Authorities Face A 'Race With Chemists' In The Battle Against Legal Highs
Customers outside the Nirvana Head Shop in Dublin, as owners of controversial shops were warned tonight the lucrative trade in once-legal highs was over, after a blanket ban on the most popular and lethal substances was enforced by the government a month earlier than expected.
Customers outside the Nirvana Head Shop in Dublin, as owners of controversial shops were warned tonight the lucrative trade in once-legal highs was over, after a blanket ban on the most popular and lethal substances was enforced by the government a month earlier than expected.
Niall Carson/PA Archive

The authorities are facing a "race with chemists" who are producing potentially dangerous new legal highs on a weekly basis, a Home Office minister has warned.

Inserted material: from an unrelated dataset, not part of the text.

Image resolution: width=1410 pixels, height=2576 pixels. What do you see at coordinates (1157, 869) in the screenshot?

Norman Baker said the Government was examining the way the problem was dealt with in other countries, including New Zealand where substances are set to be banned unless trials prove they are safe.

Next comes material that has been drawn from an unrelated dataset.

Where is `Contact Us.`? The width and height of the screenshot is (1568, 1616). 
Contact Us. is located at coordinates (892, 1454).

The Liberal Democrat minister said the Government was "open-minded" about how to tackle the problem and an expert panel was reviewing the situation.

The number of deaths associated with novel psychoactive substances - otherwise known as legal highs - rose from 10 in 2009 to 68 in 2012, according to data published in the National Programme on Substance Abuse Deaths (NPSAD) report, compiled by experts at St George's, University of London.

Mr Baker told BBC Radio 4's Today programme: "This is a challenging and complicated and difficult issue. We are dealing with a situation where ... there is already a vast array of substances being sold on our streets, in our shops, and that's what we have to try to deal with because many of these are actually quite dangerous."

He added: "At the end of last year I set up an expert review panel with the best brains in the country to look at the best way forward, and that is looking at practices in New Zealand, in Ireland, in Poland, in other countries, to see what's happening elsewhere.

"But let's be quite clear about this: we are in a race against the chemists of new substances being produced almost on a weekly basis in places like China and India."

He said the products were "inaccurately and unhelpfully called legal highs - some of them are actually illegal".

Mr Baker said: "They are certainly not necessarily safe and the word legal implies that they are safe. And people are consuming them and last year I think it was 68 people died, according to coroners' reports, from the ingestion of these substances.

"So we have to come up with a solution which minimises harm. We are open-minded about what that solution is."

Mr Baker's comments came as a new trade association was established for shops selling the substances.